Problem to solve: Transcribe each line of the records below exactly, excluding any embedded images.

--- Records to process ---

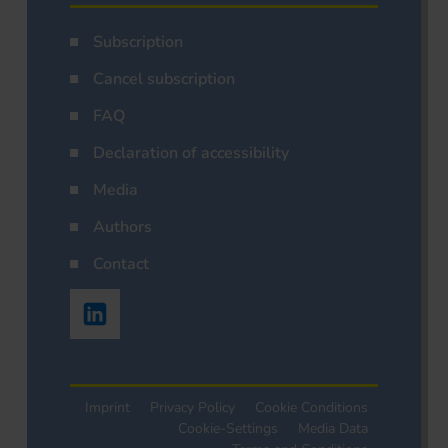
Subscription
Cancel subscription
FAQ
Declaration of accessibility
Media
Authors
Contact
Imprint
Privacy Policy
Cookie Conditions
Cookie-Settings
Media Data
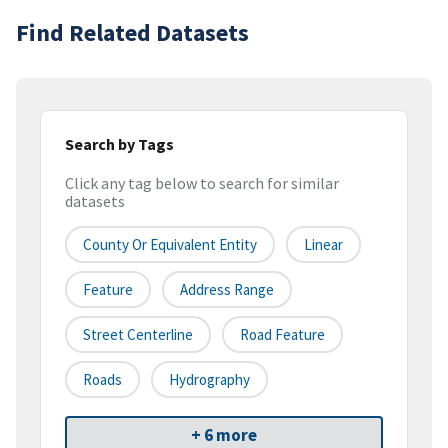
Find Related Datasets
Search by Tags
Click any tag below to search for similar
datasets
County Or Equivalent Entity
Linear
Feature
Address Range
Street Centerline
Road Feature
Roads
Hydrography
+ 6 more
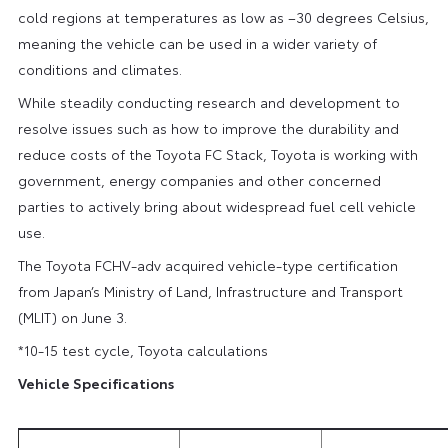
cold regions at temperatures as low as –30 degrees Celsius,
meaning the vehicle can be used in a wider variety of
conditions and climates.
While steadily conducting research and development to
resolve issues such as how to improve the durability and
reduce costs of the Toyota FC Stack, Toyota is working with
government, energy companies and other concerned
parties to actively bring about widespread fuel cell vehicle
use.
The Toyota FCHV-adv acquired vehicle-type certification
from Japan’s Ministry of Land, Infrastructure and Transport
(MLIT) on June 3.
*10-15 test cycle, Toyota calculations
Vehicle Specifications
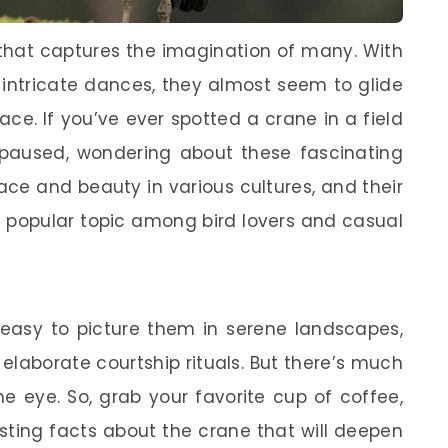
that captures the imagination of many. With
d intricate dances, they almost seem to glide
ce. If you’ve ever spotted a crane in a field
paused, wondering about these fascinating
ace and beauty in various cultures, and their
 popular topic among bird lovers and casual
 easy to picture them in serene landscapes,
elaborate courtship rituals. But there’s much
e eye. So, grab your favorite cup of coffee,
resting facts about the crane that will deepen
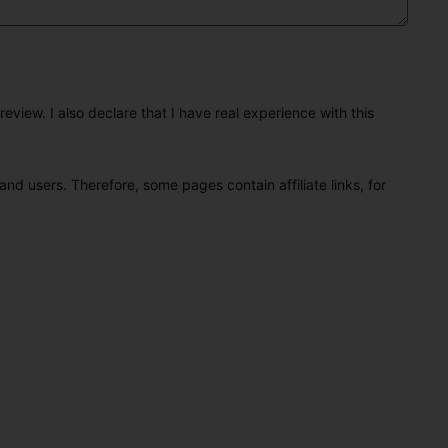
eview. I also declare that I have real experience with this
and users. Therefore, some pages contain affiliate links, for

---

Answer for the task:
Subscription
Cancel subscription
FAQ
Declaration of accessibility
Media
Authors
Contact
Imprint
Privacy Policy
Cookie Conditions
Cookie-Settings
Media Data
Find Related Datasets
Search by Tags
Click any tag below to search for similar
datasets
County Or Equivalent Entity
Linear
Feature
Address Range
Street Centerline
Road Feature
Roads
Hydrography
+ 6 more
cold regions at temperatures as low as –30 degrees Celsius,
meaning the vehicle can be used in a wider variety of
conditions and climates.
While steadily conducting research and development to
resolve issues such as how to improve the durability and
reduce costs of the Toyota FC Stack, Toyota is working with
government, energy companies and other concerned
parties to actively bring about widespread fuel cell vehicle
use.
The Toyota FCHV-adv acquired vehicle-type certification
from Japan’s Ministry of Land, Infrastructure and Transport
(MLIT) on June 3.
*10-15 test cycle, Toyota calculations
Vehicle Specifications
that captures the imagination of many. With
d intricate dances, they almost seem to glide
ce. If you’ve ever spotted a crane in a field
paused, wondering about these fascinating
ace and beauty in various cultures, and their
 popular topic among bird lovers and casual
 easy to picture them in serene landscapes,
elaborate courtship rituals. But there’s much
e eye. So, grab your favorite cup of coffee,
resting facts about the crane that will deepen
eview. I also declare that I have real experience with this
and users. Therefore, some pages contain affiliate links, for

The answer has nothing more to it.